Celui qui traverse les murs et qui remonte le temps des deux côtés à la fois.
On n’en a jamais fini avec les dégoulinades de la lumière dans les corps et
dans le cachement des corps sous les voiles. Les photographes non plus n’y ont
rien changé.
Ce
n’est pas d’aujourd’hui cette quête. Trente ans on retrouve le même
regard qui fait pont entre la mère et la fille. Tu te souviens du littoral du
fleuve et les bandes de sable où on se baigne nu. On s’y endort dans l’évanouissement
vert des après-midi le long du cercueil à peine ridé qui coule
insensiblement mais qui coule bien sûr il est là pour ça. On s’en lave
ensuite dans le limon du sable.
Mais
les filles aussi se pendent au cou des hommes blancs de peur – on titube
alors en cadence plutôt que tibuter
dans le désordre des cœurs – on se met en berne toujours malgré la
source de toutes les sources qui poussent ça et là au crime et à l’accélération
des corps et aux ricanements des âmes — c’est fou ces grands cimetières
articulés qui font des rues dans les villes et les campagnes.
Autour
ça ne cesse de compter les morts mais on s’en fout. On n’est pas là pour
ça. Pas encore. On aura bien de temps de compter les morts et de les compiler
avidement. Les fillettes alors ne cessent de s’occuper à autre chose qu’à
se montrer. Elles passent sans cesse de l’ombre au soleil dans un sens et dans
l’autre sans que rien de très visible ne vienne troubler l’ordre des
va-et-vient.
Elle
se mouillent aussi. S’emperlent de gouttes creuses qui tiennent à la peau et
qui font des itinéraires pour le regard. Elle se battent comme des loutres et
s’ébattent dans la courbure irisée de ma lorgnette. Elles vont dans l’eau
et vont hors de l’eau et dans l’eau à nouveau et font des corps à corps de
tissus et de peaux et concentrent l’entièreté du monde et des avatars du
monde dans un chagrin.
Une
idylle s’est dénouée après qu’elle eût été nouée. Une petite idole
s’est hissée au devant des regards bienfaisants dans son pantalon de poupée
parfaite. Ce n’était ni le lieu ni l’espace. Ce n’était qu’un temps de
représentation entre deux morts comme d’habitude avec de réguliers
battements de mains et de pieds annexes — un moment de répit entre
l’entrée et la sortie.
On
se méfie. On se méfie combien de temps encore ? Parfois on garde sous la
langue un bout de journal qui se déchire dans le soleil et le hurlement des
cigales pour en régurgiter quelque chose ensuite dans le secret de l’ombre.

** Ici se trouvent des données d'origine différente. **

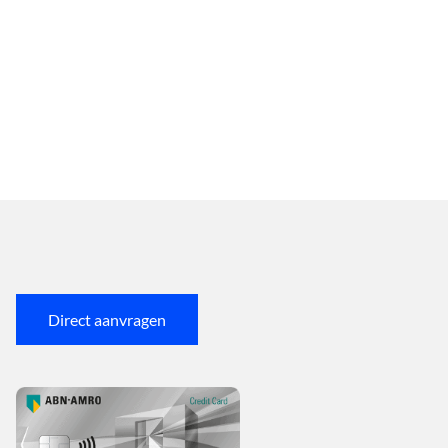
Direct aanvragen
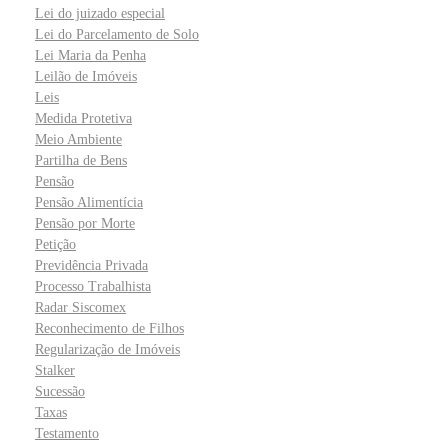
Lei do juizado especial
Lei do Parcelamento de Solo
Lei Maria da Penha
Leilão de Imóveis
Leis
Medida Protetiva
Meio Ambiente
Partilha de Bens
Pensão
Pensão Alimentícia
Pensão por Morte
Petição
Previdência Privada
Processo Trabalhista
Radar Siscomex
Reconhecimento de Filhos
Regularização de Imóveis
Stalker
Sucessão
Taxas
Testamento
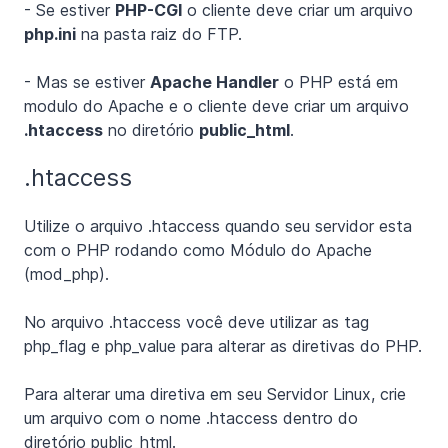
- Se estiver
PHP-CGI
o cliente deve criar um arquivo
php.ini
na pasta raiz do FTP.
- Mas se estiver
Apache Handler
o PHP está em
modulo do Apache e o cliente deve criar um arquivo
.htaccess
no diretório
public_html
.
.htaccess
Utilize o arquivo .htaccess quando seu servidor esta
com o PHP rodando como Módulo do Apache
(mod_php).
No arquivo .htaccess você deve utilizar as tag
php_flag e php_value para alterar as diretivas do PHP.
Para alterar uma diretiva em seu Servidor Linux, crie
um arquivo com o nome .htaccess dentro do
diretório public_html.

On fait aussi des écarts à la violence de l’instant et au meurtre d’amour
rituel. On va chercher dans les bibliothèques et les traités d’art et de rhétorique
ouf !
On
avance en silence dans l’intérieur du déroulement du temps en train de se
faire. Suffit de regarder en arrière dans la travée qui se referme sur la
disparition des corps — des traces y ont été peu à peu remaniées et
peu à peu effacées à nouveau. Il n’y a plus à voir que la couture de la mémoire
de l’eau qui se montre dans le sillage de l’œil — une espèce de
bave écartelante et longue.
On
garde pour soi sa part de solitude et de prison. Il y a aussi des paysages moins
coupants avec des lacs et de grands arbres inutiles pour le repos de l’amour.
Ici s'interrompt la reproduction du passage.